WORK ORDER :: Collect all lines from the records below that include the word "separator".

MATERIAL SHOWN ::

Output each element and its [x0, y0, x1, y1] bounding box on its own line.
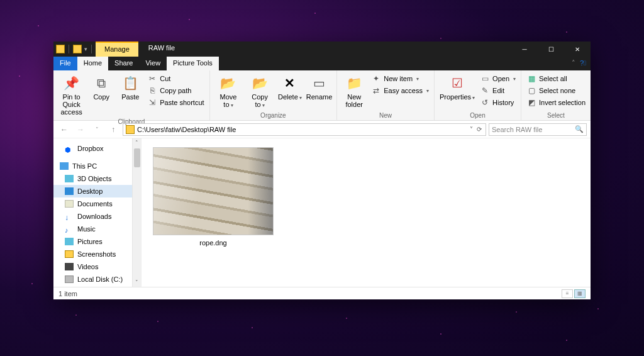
home-tab[interactable]: Home [77, 57, 108, 70]
folder-icon [126, 125, 135, 134]
group-label: Select [525, 111, 587, 120]
quick-access-toolbar: ▾ [53, 42, 96, 57]
paste-shortcut-button[interactable]: ⇲Paste shortcut [146, 97, 205, 108]
window-controls: ─ ☐ ✕ [511, 42, 591, 57]
select-all-button[interactable]: ▦Select all [525, 73, 587, 84]
invert-selection-icon: ◩ [526, 97, 536, 108]
details-view-button[interactable]: ≡ [562, 289, 573, 298]
ribbon-group-clipboard: 📌 Pin to Quick access ⧉ Copy 📋 Paste ✂Cu… [53, 70, 210, 120]
copy-path-icon: ⎘ [147, 86, 157, 96]
new-folder-button[interactable]: 📁 New folder [341, 73, 367, 109]
view-tab[interactable]: View [139, 57, 167, 70]
ic-desktop-icon [65, 187, 74, 195]
ribbon-tabs: File Home Share View Picture Tools ˄ ?⃝ [53, 57, 591, 70]
scroll-down-icon[interactable]: ˅ [135, 279, 138, 286]
ribbon-group-new: 📁 New folder ✦New item▾ ⇄Easy access▾ Ne… [337, 70, 435, 120]
rename-icon: ▭ [311, 74, 328, 92]
folder-icon [56, 45, 65, 53]
nav-scrollbar[interactable]: ˄ ˅ [132, 138, 141, 287]
help-icon[interactable]: ?⃝ [579, 57, 591, 70]
move-to-icon: 📂 [219, 74, 237, 92]
collapse-ribbon-button[interactable]: ˄ [568, 57, 579, 70]
refresh-button[interactable]: ⟳ [477, 126, 482, 133]
cut-button[interactable]: ✂Cut [146, 73, 205, 84]
ic-music-icon: ♪ [65, 225, 74, 233]
nav-item-pictures[interactable]: Pictures [53, 235, 141, 248]
address-dropdown-icon[interactable]: ˅ [470, 126, 473, 133]
rename-button[interactable]: ▭ Rename [306, 73, 333, 102]
delete-button[interactable]: ✕ Delete▾ [277, 73, 303, 103]
nav-dropbox[interactable]: ⬢ Dropbox [53, 142, 141, 155]
label: Paste shortcut [160, 99, 204, 106]
ribbon-group-open: ☑ Properties▾ ▭Open▾ ✎Edit ↺History Open [435, 70, 521, 120]
address-path: C:\Users\fatiw\Desktop\RAW file [137, 126, 236, 133]
group-label: New [341, 111, 430, 120]
nav-item-music[interactable]: ♪Music [53, 223, 141, 235]
nav-item-videos[interactable]: Videos [53, 260, 141, 273]
search-box[interactable]: Search RAW file 🔍 [489, 123, 587, 136]
nav-item-documents[interactable]: Documents [53, 197, 141, 210]
back-button[interactable]: ← [57, 125, 71, 134]
history-button[interactable]: ↺History [479, 97, 517, 108]
nav-this-pc[interactable]: This PC [53, 160, 141, 172]
label: Copy to▾ [247, 93, 273, 109]
label: Pictures [77, 236, 103, 247]
up-button[interactable]: ↑ [106, 125, 120, 134]
invert-selection-button[interactable]: ◩Invert selection [525, 97, 587, 108]
explorer-window: ▾ Manage RAW file ─ ☐ ✕ File Home Share … [53, 42, 591, 299]
edit-button[interactable]: ✎Edit [479, 85, 517, 96]
picture-tools-tab[interactable]: Picture Tools [167, 57, 219, 70]
close-button[interactable]: ✕ [564, 42, 591, 57]
copy-path-button[interactable]: ⎘Copy path [146, 85, 205, 96]
copy-to-icon: 📂 [251, 74, 269, 92]
separator [69, 45, 69, 53]
open-button[interactable]: ▭Open▾ [479, 73, 517, 84]
separator [91, 45, 92, 53]
pin-to-quick-access-button[interactable]: 📌 Pin to Quick access [57, 73, 86, 117]
nav-item-desktop[interactable]: Desktop [53, 185, 141, 197]
content-area[interactable]: rope.dng [142, 138, 591, 287]
new-folder-icon: 📁 [345, 74, 363, 92]
paste-button[interactable]: 📋 Paste [117, 73, 143, 102]
move-to-button[interactable]: 📂 Move to▾ [214, 73, 243, 110]
qat-overflow-icon[interactable]: ▾ [84, 46, 87, 52]
ic-disk-icon [65, 275, 74, 283]
easy-access-button[interactable]: ⇄Easy access▾ [370, 85, 430, 96]
scroll-thumb[interactable] [134, 148, 140, 167]
status-bar: 1 item ≡ ▦ [53, 287, 591, 299]
label: History [492, 99, 514, 106]
label: Select none [539, 87, 575, 94]
copy-button[interactable]: ⧉ Copy [88, 73, 114, 102]
thumbnails-view-button[interactable]: ▦ [574, 289, 586, 298]
scroll-up-icon[interactable]: ˄ [135, 140, 138, 146]
nav-item-3d-objects[interactable]: 3D Objects [53, 172, 141, 185]
label: Cut [160, 75, 170, 82]
file-item[interactable]: rope.dng [153, 147, 274, 247]
label: Copy path [160, 87, 191, 94]
nav-item-downloads[interactable]: ↓Downloads [53, 210, 141, 223]
forward-button[interactable]: → [74, 125, 87, 134]
minimize-button[interactable]: ─ [511, 42, 538, 57]
pc-icon [60, 162, 69, 170]
properties-button[interactable]: ☑ Properties▾ [438, 73, 476, 103]
ic-folder-icon [65, 250, 74, 258]
nav-item-local-disk-d-[interactable]: Local Disk (D:) [53, 286, 141, 287]
label: Open [492, 75, 509, 82]
recent-locations-button[interactable]: ˅ [90, 126, 104, 133]
select-none-button[interactable]: ▢Select none [525, 85, 587, 96]
address-bar-row: ← → ˅ ↑ C:\Users\fatiw\Desktop\RAW file … [53, 121, 591, 138]
maximize-button[interactable]: ☐ [538, 42, 564, 57]
label: Rename [306, 93, 333, 101]
label: Delete▾ [278, 93, 302, 101]
share-tab[interactable]: Share [108, 57, 139, 70]
nav-item-local-disk-c-[interactable]: Local Disk (C:) [53, 273, 141, 286]
nav-item-screenshots[interactable]: Screenshots [53, 248, 141, 260]
select-all-icon: ▦ [526, 74, 536, 84]
ic-down-icon: ↓ [65, 213, 74, 220]
new-item-button[interactable]: ✦New item▾ [370, 73, 430, 84]
file-menu[interactable]: File [53, 57, 77, 70]
copy-to-button[interactable]: 📂 Copy to▾ [245, 73, 274, 110]
address-bar[interactable]: C:\Users\fatiw\Desktop\RAW file ˅ ⟳ [123, 123, 486, 136]
folder-icon [73, 45, 82, 53]
view-mode-buttons: ≡ ▦ [562, 289, 586, 298]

EXPECTED OUTPUT ::
separator [69, 45, 69, 53]
separator [91, 45, 92, 53]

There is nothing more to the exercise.